From: Eric Wong <e@80x24.org>
To: meta@public-inbox.org
Subject: [PATCH 1/3] search: make xap_terms easier-to-use and use it more
Date: Wed, 23 Jun 2021 07:14:20 -0400 [thread overview]
Message-ID: <20210623111422.30182-2-e@80x24.org> (raw)
In-Reply-To: <20210623111422.30182-1-e@80x24.org>
This allows us to simplify callers throughout, and exceptions are
can no longer be silently hidden. MiscSearch now uses xap_terms
for looking up eidx_key terms for a code reduction.
We also simplify LeiStore->_msg_kw for runtime use by moving the
MsetIterator handling into t/lei_store.t test case.
---
lib/PublicInbox/LeiSearch.pm | 16 +++++++---------
lib/PublicInbox/LeiXSearch.pm | 4 ++--
lib/PublicInbox/MiscSearch.pm | 23 +++++++----------------
lib/PublicInbox/Search.pm | 22 +++++++++-------------
lib/PublicInbox/SearchIdx.pm | 5 +++--
t/lei_store.t | 3 ++-
6 files changed, 30 insertions(+), 43 deletions(-)

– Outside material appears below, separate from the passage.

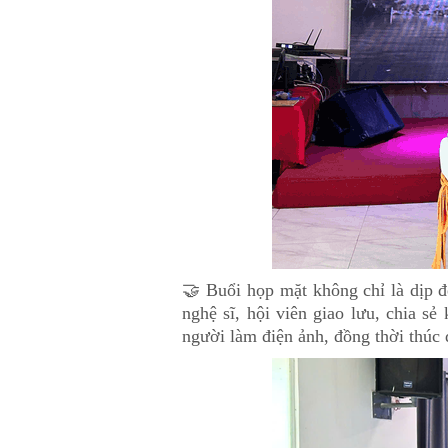
🤝 Buổi họp mặt không chỉ là dịp đ
nghệ sĩ, hội viên giao lưu, chia s
người làm điện ảnh, đồng thời thúc đ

diff --git a/lib/PublicInbox/LeiSearch.pm b/lib/PublicInbox/LeiSearch.pm
index d0963e92..06ea6299 100644
--- a/lib/PublicInbox/LeiSearch.pm
+++ b/lib/PublicInbox/LeiSearch.pm
@@ -19,16 +19,13 @@ sub num2docid ($$) {
}
sub _msg_kw { # retry_reopen callback
- my ($self, $num) = @_; # num_or_mitem
- my $xdb = $self->xdb; # set {nshard};
- my $docid = ref($num) ? $num->get_docid : num2docid($self, $num);
- my $kw = xap_terms('K', $xdb, $docid);
- warn "E: #$docid ($num): $@\n" if $@;
- wantarray ? sort(keys(%$kw)) : $kw;
+ my ($self, $num) = @_;
+ my $xdb = $self->xdb; # set {nshard} for num2docid;
+ xap_terms('K', $xdb, num2docid($self, $num));
}
-sub msg_keywords {
- my ($self, $num) = @_; # num_or_mitem
+sub msg_keywords { # array or hashref
+ my ($self, $num) = @_;
$self->retry_reopen(\&_msg_kw, $num);
}
@@ -138,7 +135,8 @@ sub kw_changed {
$docids //= [];
@$docids = sort { $a <=> $b } values %$xoids;
}
- my $cur_kw = msg_keywords($self, $docids->[0]);
+ my $cur_kw = eval { msg_keywords($self, $docids->[0]) };
+ die "E: #$docids->[0] keyword lookup failure: $@\n" if $@;
# RFC 5550 sec 5.9 on the $Forwarded keyword states:
# "Once set, the flag SHOULD NOT be cleared"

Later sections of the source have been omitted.